VIBRANIUM: HOW CAPTAIN AMERICA INFLUENCED THE HYPERLOOP ONE CAPSULE
Speed and accessibility are going to be the name of the game when it comes to how we travel into the cities of the future. Based in the US Hyperloop One is a company set to change the way people travel. Starting out in a garage in LA in 2014 the Hyperloop One team have already developed the world’s first and only full-scale Hyperloop test track and issued 11 routes across the states which it aims to introduce by 2020. Using a custom electric motor to accelerate and decelerate a levitated pod through a low pressure tube Hyperloop One intends to be moving cargo as early as 2020 and people by 2021.
The capsule itself will use “Vibranium” a carbon-fibre composite material
Named after the fictional material used on the shield of Captain America, Vibranium is 8 times stronger than aluminum and 10 times stronger than steel. It is also much lighter in weight – roughly five times less than steel and 1.5 times less than aluminum—reducing the energy output required to propel the capsule.
Travelling at speeds in excess of 760 mph , Hyperloop will dramatically reduce commute times between cities and even continents. The journey for example from Edinburgh to London could be reduced to as little as 30 minutes making England’s Capital a viable daily commute. Hyperloop brings with it shorter lead times, reduced freight spend and slashed CO2 emissions.
3D PRINTING AND SMART MATERIALS HELPING TO BRIDGE THE GAP
As well as futuristic materials such as Vibranium, fibrous composites have recently started to be considered for more structural load bearing components across construction and civil-engineering. Particularly effective in applications that have to stand up to corrosive environments like sewage or the sea, composites have established themselves as a viable, smart competitive option.
The Uyllander Bridge that crosses the Amsterdam-Rhine Canal in the Netherlands is an example of a load-bearing structure that utilises the properties of advanced composite materials. Using composites to replace more traditional materials such as wood and steel, the bridge was constructed with less-delays, was safer and also more cost effective.

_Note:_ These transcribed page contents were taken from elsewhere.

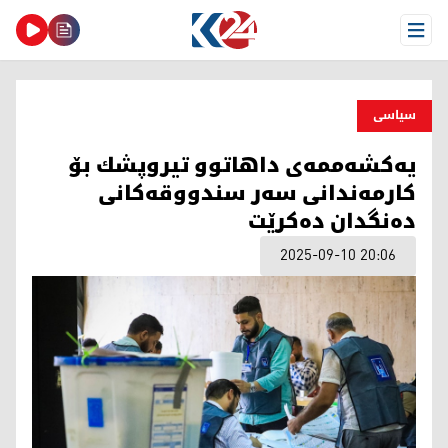
Open Menu
سیاسی
یه‌كشه‌ممه‌ی داهاتوو تیروپشك بۆ
كارمه‌ندانی سه‌ر سندووقه‌كانی
ده‌نگدان ده‌كرێت
2025-09-10 20:06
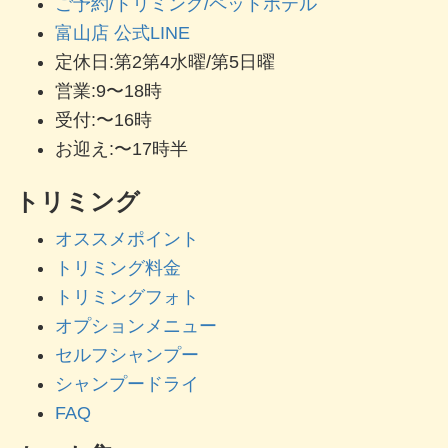
ご予約/トリミング/ペットホテル
富山店 公式LINE
定休日:第2第4水曜/第5日曜
営業:9〜18時
受付:〜16時
お迎え:〜17時半
トリミング
オススメポイント
トリミング料金
トリミングフォト
オプションメニュー
セルフシャンプー
シャンプードライ
FAQ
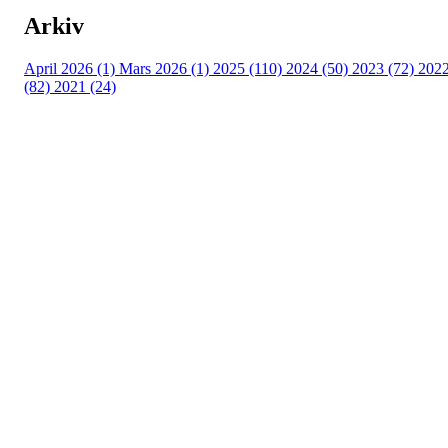
Arkiv
April 2026 (1)
Mars 2026 (1)
2025 (110)
2024 (50)
2023 (72)
202
(82)
2021 (24)
Torvastad Idrettslag
Hålandvegen 170, 4260 TORVASTAD
Org. nr.: 974 902 842
+ 47 906 44 423
dagligleder@torvastad.no
Bli medlem i klubben!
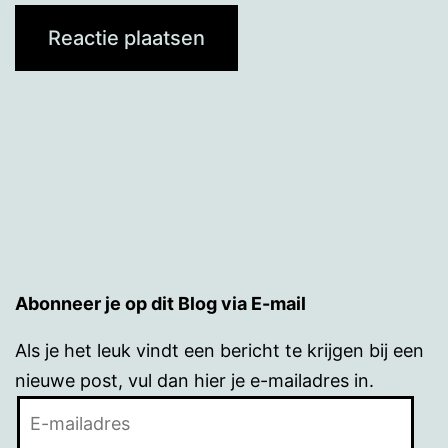
Abonneer je op dit Blog via E-mail
Als je het leuk vindt een bericht te krijgen bij een
nieuwe post, vul dan hier je e-mailadres in.
E-
mailadres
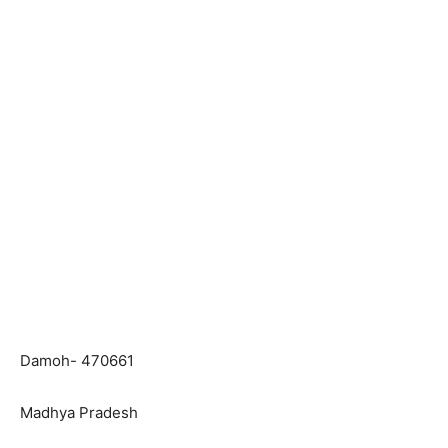
Damoh- 470661
Madhya Pradesh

Taking it one step further is the team at MX3D. Printing with 6-axis industrial robots MX3D plan to 3D print a fully functional, intricate bridge over water in the center of Amsterdam. MX3D equips industrial multi-axis robots with 3D tools printing strong, complex and gracious structures out of sustainable material.

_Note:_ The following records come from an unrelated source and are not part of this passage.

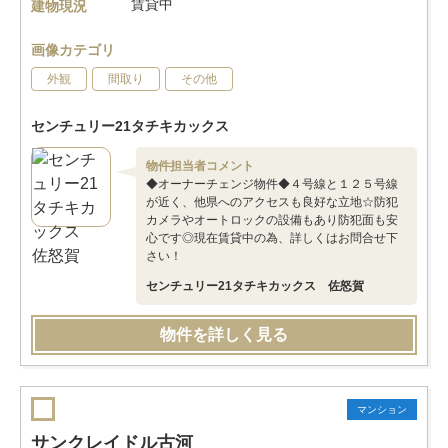
賃貸中
建物現況
画像カテゴリ
外観
間取り
その他
センチュリー21タチキカックス
物件担当者コメント
◆オーナーチェンジ物件◆４号線と１２５号線
が近く、他県へのアクセスも良好な立地☆防犯
カメラやオートロックの設備もあり防犯面も安
心です◎現在賃貸中の為、詳しくはお問合せ下
さい！
センチュリー21タチキカックス 佐怒賀
物件を詳しく見る
マンション
サンクレイドル古河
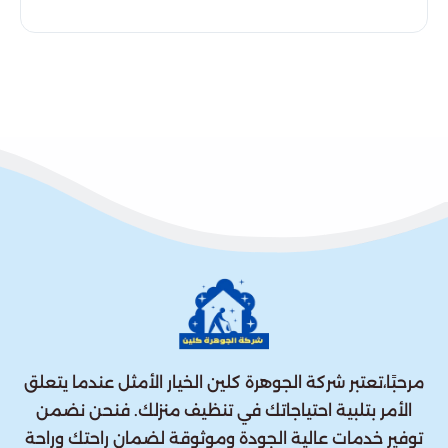
مرحبًا،تعتبر شركة الجوهرة كلين الخيار الأمثل عندما يتعلق
الأمر بتلبية احتياجاتك في تنظيف منزلك. فنحن نضمن
توفير خدمات عالية الجودة وموثوقة لضمان راحتك وراحة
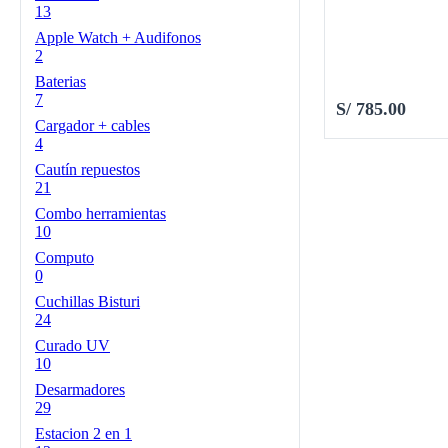
13
Apple Watch + Audifonos
2
Baterias
7
S/
785.00
Cargador + cables
4
Cautín repuestos
21
Combo herramientas
10
Computo
0
Cuchillas Bisturi
24
Curado UV
10
Desarmadores
29
Estacion 2 en 1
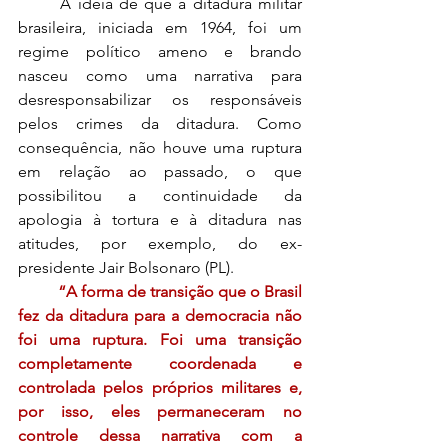
	A ideia de que a ditadura militar 
brasileira, iniciada em 1964, foi um 
regime político ameno e brando 
nasceu como uma narrativa para 
desresponsabilizar os responsáveis 
pelos crimes da ditadura. Como 
consequência, não houve uma ruptura 
em relação ao passado, o que 
possibilitou a continuidade da 
apologia à tortura e à ditadura nas 
atitudes, por exemplo, do ex-
presidente Jair Bolsonaro (PL).  
“A forma de transição que o Brasil 
fez da ditadura para a democracia não 
foi uma ruptura. Foi uma transição 
completamente coordenada e 
controlada pelos próprios militares e, 
por isso, eles permaneceram no 
controle dessa narrativa com a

“Digital Fabrication enables you to make very complex, organic customised structures with only one technique, I think it will be more and more important in the future” Joris Laarman, Joris Laarman Lab
Composites also provide a smart, thermally efficient modular solution for new and existing residential and commercial buildings. At present 23% of all the energy wasted in the UK comes from existing buildings making composites a preferred choice of material as the construction industry aims to meet its target of a 50% reduction in greenhouse gas emissions in the built environment.

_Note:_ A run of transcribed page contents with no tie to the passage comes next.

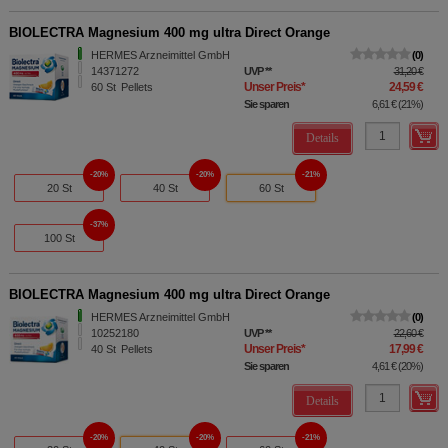
BIOLECTRA Magnesium 400 mg ultra Direct Orange
HERMES Arzneimittel GmbH
0
14371272
UVP
**
31,20 €
Unser Preis
*
24,59 €
60
St
Pellets
Sie sparen
6,61 €
(
21%
)
Details
20%
20%
21%
20 St
40 St
60 St
37%
100 St
BIOLECTRA Magnesium 400 mg ultra Direct Orange
HERMES Arzneimittel GmbH
0
10252180
UVP
**
22,60 €
Unser Preis
*
17,99 €
40
St
Pellets
Sie sparen
4,61 €
(
20%
)
Details
20%
20%
21%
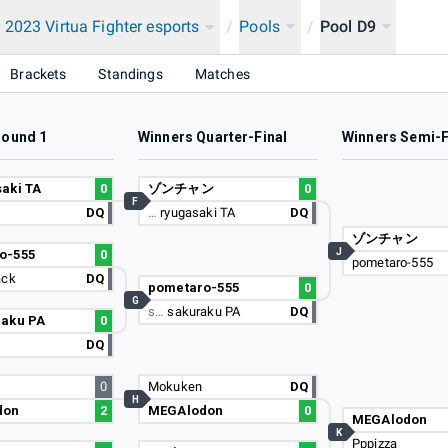
2023 Virtua Fighter esports
/
Pools
/
Pool D9
Brackets
Standings
Matches
Round 1
Winners Quarter-Final
Winners Semi-F
aki TA
0
ゾンチャン
0
F
DQ
…
ryugasaki TA
DQ
ゾンチャン
J
o-555
0
pometaro-555
ack
DQ
pometaro-555
0
G
s…
sakuraku PA
DQ
raku PA
0
DQ
0
Mokuken
DQ
H
don
2
MEGAlodon
0
MEGAlodon
K
Pppizza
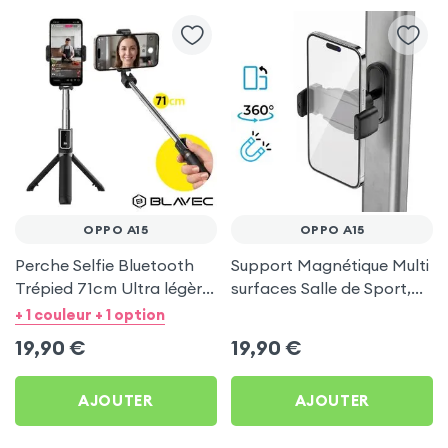
OPPO A15
OPPO A15
Perche Selfie Bluetooth
Support Magnétique Multi
Trépied 71cm Ultra légère
surfaces Salle de Sport,
Noir pour Oppo A15
frigo pour Oppo A15
+ 1 couleur + 1 option
19,90
€
19,90
€
AJOUTER
AJOUTER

Although a lack of codes, standards and design know-how are significant barriers to take-up composites in construction, the challenge to deliver affordable projects presents an opportunity for growth of composites in the UK market. This is one reason why the trade body, Composites UK acknowledge construction as a target of growth as it aims to diversify to hit it’s 2030 revenue target of £10 billion growth in sales.
INSPIRED BY NATURE: SMART BIMETALS THAT REDUCE EMISSIONS IN TALL BUILDINGS
Finding new ways to reduce the environmental impact of tall buildings in cities, advanced engineering and smart composite materials were central to Professor Doris Sung’s idea about how to combat this challenege. Tall buildings require even larger cooling systems to help regulate their internal air temperature. These mechanical systems use huge amounts of energy and add to the heat island effect increasing the air temperature in urban environments by around 1.4c to 5.8c.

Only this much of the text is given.